Entre nós, ao que tudo indica a estratégia de criminalização da advocacia criminal também se desdobra em três frentes.
A primeira é heterodoxa interpretação e aplicação da norma que criminaliza o branqueamento de capitais (artigo 1º da Lei nº. 9.613/98), para fins de inclusão da conduta do defensor que aufere valores de origem supostamente maculada, a título de honorários advocatícios.

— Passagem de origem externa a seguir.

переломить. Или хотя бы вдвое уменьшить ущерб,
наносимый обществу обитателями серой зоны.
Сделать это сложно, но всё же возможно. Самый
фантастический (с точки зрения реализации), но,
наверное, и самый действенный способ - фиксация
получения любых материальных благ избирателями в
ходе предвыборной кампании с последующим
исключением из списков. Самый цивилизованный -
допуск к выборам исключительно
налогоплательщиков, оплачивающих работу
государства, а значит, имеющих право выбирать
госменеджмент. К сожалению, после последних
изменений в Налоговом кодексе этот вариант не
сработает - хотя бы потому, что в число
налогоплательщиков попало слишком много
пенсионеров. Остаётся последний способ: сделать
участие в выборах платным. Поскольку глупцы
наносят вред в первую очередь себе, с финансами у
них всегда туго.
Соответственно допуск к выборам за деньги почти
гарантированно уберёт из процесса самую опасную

Nada obstante, no caso da assistência jurídica consistente em representação nos autos de investigação preliminar ou processo criminal, ou de consultoria sobre mitigação do risco de ajuizamento de ação penal, o ato de auferir honorários advocatícios consiste em ação cotidiana ou neutra.
Trata-se de conduta que o Advogado pratica regularmente, na qualidade de titular do direito fundamental ao livre exercício da sua profissão (artigo 5º, XIII do texto magno).

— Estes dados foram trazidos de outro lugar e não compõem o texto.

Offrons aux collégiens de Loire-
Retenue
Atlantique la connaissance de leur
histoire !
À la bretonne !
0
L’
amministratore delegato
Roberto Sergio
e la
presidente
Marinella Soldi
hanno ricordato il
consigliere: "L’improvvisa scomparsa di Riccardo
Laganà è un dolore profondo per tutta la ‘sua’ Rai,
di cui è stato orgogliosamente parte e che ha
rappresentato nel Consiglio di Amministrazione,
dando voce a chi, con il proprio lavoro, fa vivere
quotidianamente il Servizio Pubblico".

A doutrina moderna vem repudiando a tradicional concepção de cumplicidade, circunscrita à causação dolosa de injusto principal. Hoje se defende que o tipo objetivo da cumplicidade deve ser enriquecido pelos aportes conceituais da teoria da imputação objetiva de Claus Roxin.
Portanto, uma conduta só se amolda ao tipo objetivo da participação punível caso ela, cumulativamente: (i) crie ou incremente o risco ao bem jurídico-penal; (ii) gere ou aumente o risco juridicamente proibido ao sobredito bem; (iii) cause ou insufle o risco ao bem penalmente tutelado, que venha a realizar-se no resultado.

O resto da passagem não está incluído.